GOVCOM.ORG

1
1.1
1.2
1.3
2
3
4
4.1
4.2
4.3
4.4
5
5.1
5.2
5.3
5.4
5.5
5.6

Introduction
  Before you begin
  Quick Start
  Description of the Issue Crawler
Log in
The Lobby
Issue Crawler
  The Harvester (Step one)
  Crawler Settings (Step two)
  How the Crawler works
  Crawler Settings in detail
Network Manager and Archive
  Purpose
  Features
  Map Viewing and Interactivity
  Saving and Printing Maps
  Data Outputs
  Advanced Options - Map Generation

1. Introduction

Welcome to the Issue Crawler, the network mapping software by the Govcom.org Foundation, Amsterdam. This is the online documentation. (Auto-request an account at issuecrawler.net.) Issuecrawler.net has a FAQ and Scenarios of Use. There is also the Issue Crawler back-end movie (10 min.).

1.1 Before you begin

Windows / Internet Explorer Users: Download the svg viewer plug-in at http://www.adobe.com/svg. No plug-in is necessary for Firefox, Safari or Chrome users.

1.2 Quick start

Enter at least two related URLs in the Issue Crawler, harvest, name your crawl and launch your crawl. Crawls complete in 10 minutes to 8 hours, depending upon quantity of starting points. View map in Network Manager. Clicking node names opens URLs. Save from map options. Print map from saved file, such as pdf. (For printing from pdf, page set up should be landscape, and use 'actual size,' not fit to page.)

1.3 Description of the Issue Crawler

The IssueCrawler is web network location and visualization software. It consists of crawlers, analysis engines and visualisation modules. It is server-side software that crawls specified sites and captures the outlinks from the specified sites. Sites may be crawled and analyzed in three ways: co-link, snowball and inter-actor. Co-link analysis crawls the seed URLs and retains the pages that receive at least two links from the seeds. Snowball analysis crawls sites and retains pages receiving at least one link from the seeds. Inter-actor analysis crawls the seed URLs and retains inter-linking between the seeds.

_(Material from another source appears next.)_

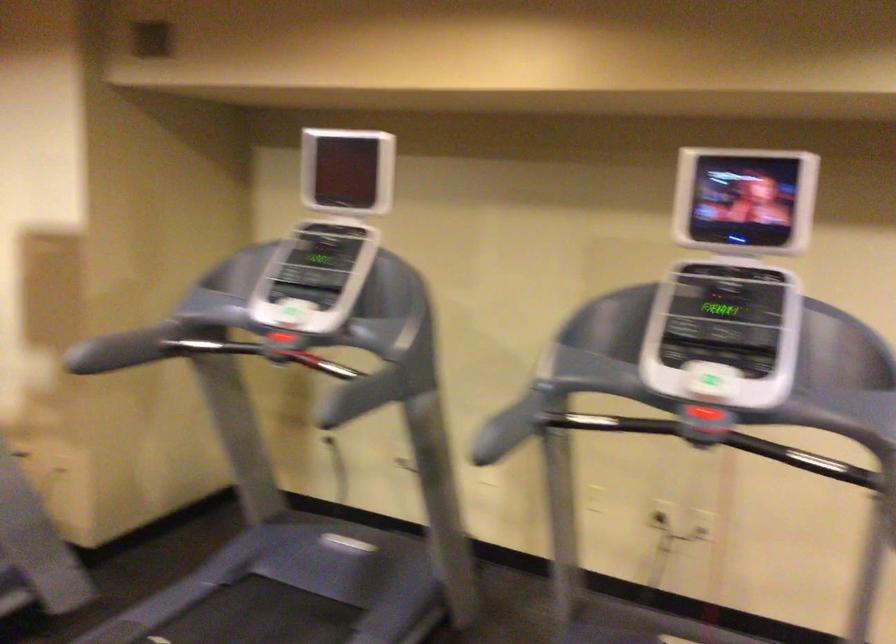 The first image is from the beginning of the video and the second image is from the end. How did the camera likely rotate when shooting the video?

The camera rotated toward left-down.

The Issue Crawler visualises the results in circle, cluster and geographical maps. For user tips, see also scenarios of use, available at http://www.govcom.org/scenarios_use.htm. For a list of articles resulting from the use of the Issue Crawler, see http://www.govcom.org/publications.html. Query scholar.google.com for issuecrawler or "issue crawler".

The following is a step by step guide to software use.

2. Log in

Enter Username and Password

Remember me? Checking the box has the software remember your username and password for future use. (A cookie is used.) Your browser also is able to remember your log-in details.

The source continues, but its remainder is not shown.